Pharo is a simple and powerful object-oriented programming language that has been reported to have one of the highest productivity among developers.
The Pharo MOOC is a great place to get started with learning Pharo and that’s how I started with Pharo.
If you are planning to apply to GSoC next year through Pharo, go through this article by Oleksandr Zaitsev.
My project
I will be working on the “Matrix: State of the Art” project. Through this project, I will be trying to benchmark and profile the different matrix implementations available in Pharo. This will help us in giving an idea of which matrix implementation is faster and more efficient in Pharo. This will also help us to know where Pharo stands as compared to linear algebra libraries in other languages.
The Github link to the project can be found here.
I have already benchmarked most of the basic operations like building a matrix, matrix addition, matrix multiplication, element-wise multiplication, finding determinants, inverse, transpose, comparison of matrices, etc.
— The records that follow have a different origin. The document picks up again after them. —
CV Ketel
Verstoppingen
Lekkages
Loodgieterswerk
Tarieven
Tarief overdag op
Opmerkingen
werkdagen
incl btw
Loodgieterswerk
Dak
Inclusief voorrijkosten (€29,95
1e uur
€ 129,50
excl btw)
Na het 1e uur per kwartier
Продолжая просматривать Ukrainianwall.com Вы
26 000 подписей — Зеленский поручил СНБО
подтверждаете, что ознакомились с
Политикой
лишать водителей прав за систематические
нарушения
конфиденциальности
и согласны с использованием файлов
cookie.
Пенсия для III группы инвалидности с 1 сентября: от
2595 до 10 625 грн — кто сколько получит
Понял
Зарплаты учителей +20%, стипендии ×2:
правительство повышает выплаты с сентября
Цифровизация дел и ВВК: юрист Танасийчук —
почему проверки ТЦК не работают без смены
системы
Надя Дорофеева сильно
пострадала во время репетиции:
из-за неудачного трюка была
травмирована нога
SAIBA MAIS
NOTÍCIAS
The major matrix implementations in Pharo like PMMatrix, Array2D, AIMatrix have already been included in the benchmarks.
To run the benchmark suite and get a report, we had decided to use the jv-calipel package. But that package was not compatible with the newer versions of Pharo.
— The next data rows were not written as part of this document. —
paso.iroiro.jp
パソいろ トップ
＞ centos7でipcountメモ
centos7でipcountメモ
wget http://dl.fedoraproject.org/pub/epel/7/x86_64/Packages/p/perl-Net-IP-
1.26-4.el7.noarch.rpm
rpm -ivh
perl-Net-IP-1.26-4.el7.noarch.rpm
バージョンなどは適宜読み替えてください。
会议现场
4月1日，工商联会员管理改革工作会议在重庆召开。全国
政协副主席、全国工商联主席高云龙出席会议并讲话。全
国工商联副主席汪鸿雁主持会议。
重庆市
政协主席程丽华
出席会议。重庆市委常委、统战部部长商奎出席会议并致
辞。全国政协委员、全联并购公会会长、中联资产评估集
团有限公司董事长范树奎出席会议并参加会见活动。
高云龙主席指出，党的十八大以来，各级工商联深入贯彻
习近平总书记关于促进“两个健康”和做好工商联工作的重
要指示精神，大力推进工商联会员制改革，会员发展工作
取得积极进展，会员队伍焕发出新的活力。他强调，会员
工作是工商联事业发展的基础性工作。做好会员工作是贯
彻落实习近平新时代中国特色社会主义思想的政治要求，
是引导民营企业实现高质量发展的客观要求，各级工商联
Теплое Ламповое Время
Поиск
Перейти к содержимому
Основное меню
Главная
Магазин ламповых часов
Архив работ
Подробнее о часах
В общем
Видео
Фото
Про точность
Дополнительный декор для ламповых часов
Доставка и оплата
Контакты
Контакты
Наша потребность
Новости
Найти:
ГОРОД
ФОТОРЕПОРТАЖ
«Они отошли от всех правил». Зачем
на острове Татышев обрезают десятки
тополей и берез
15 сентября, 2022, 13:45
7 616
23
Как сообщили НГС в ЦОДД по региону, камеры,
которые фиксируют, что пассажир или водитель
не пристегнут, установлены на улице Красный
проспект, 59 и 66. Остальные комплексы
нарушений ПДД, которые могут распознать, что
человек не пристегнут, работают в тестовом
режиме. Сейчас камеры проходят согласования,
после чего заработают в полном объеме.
So, we decided to make our own version of the package fixing the errors in the above package.
This is the link to our package, “CalipeL-S-Benchmark” which is compatible with all versions of Pharo. We believe that this package can be really useful for anyone else attempting to benchmark something in Pharo.
Once we got a report for all the benchmarks, something like this,
the next step was to parse the report and plot the outputs using Roassal3.
The graphical report of the benchmarks using Roassal3 look like this,
Be sure to check out #roassal-scriptoftheday on the Pharo discord community, there are really nice examples out there.
My other contributions
I made 3 merged pull requests to the PolyMath package, where I added some missing methods and fixed some corner cases in the existing implementation. The links can be found here. The Pharo and PolyMath community were so helpful in this process and I learned a lot about good coding practices when my pull requests were reviewed.
I had also made some contributions to Pharo when I was drafting the proposal and before the results were announced. The contributions mainly involved adding some new tests, missing methods, and fixing some small bugs. The links can be found here.
Tip: Don’t miss out on Pharo sprints! They are a great way to engage with the community and make some contributions.
I have also been actively trying to contribute to the linear-algebra package which is still a work in progress.
Plan Ahead
I am now trying to benchmark special types of matrices like sparse matrices. There are some implementations that cover this like SparseLargeTable and AISparseColumnMatrix. I also have to generate a suitable synthetic workload for them.
I am also planning to benchmark matrix decomposition operations like LUP decomposition that have been implemented in the PolyMath package.
I would like to thank my mentors — Hernan Morales Durand and Oleksandr Zaitsev for helping me throughout this journey and all the other community members for guiding me, especially Serge Stinckwich, HemalVarambhia, Guille Polito, and Stephan.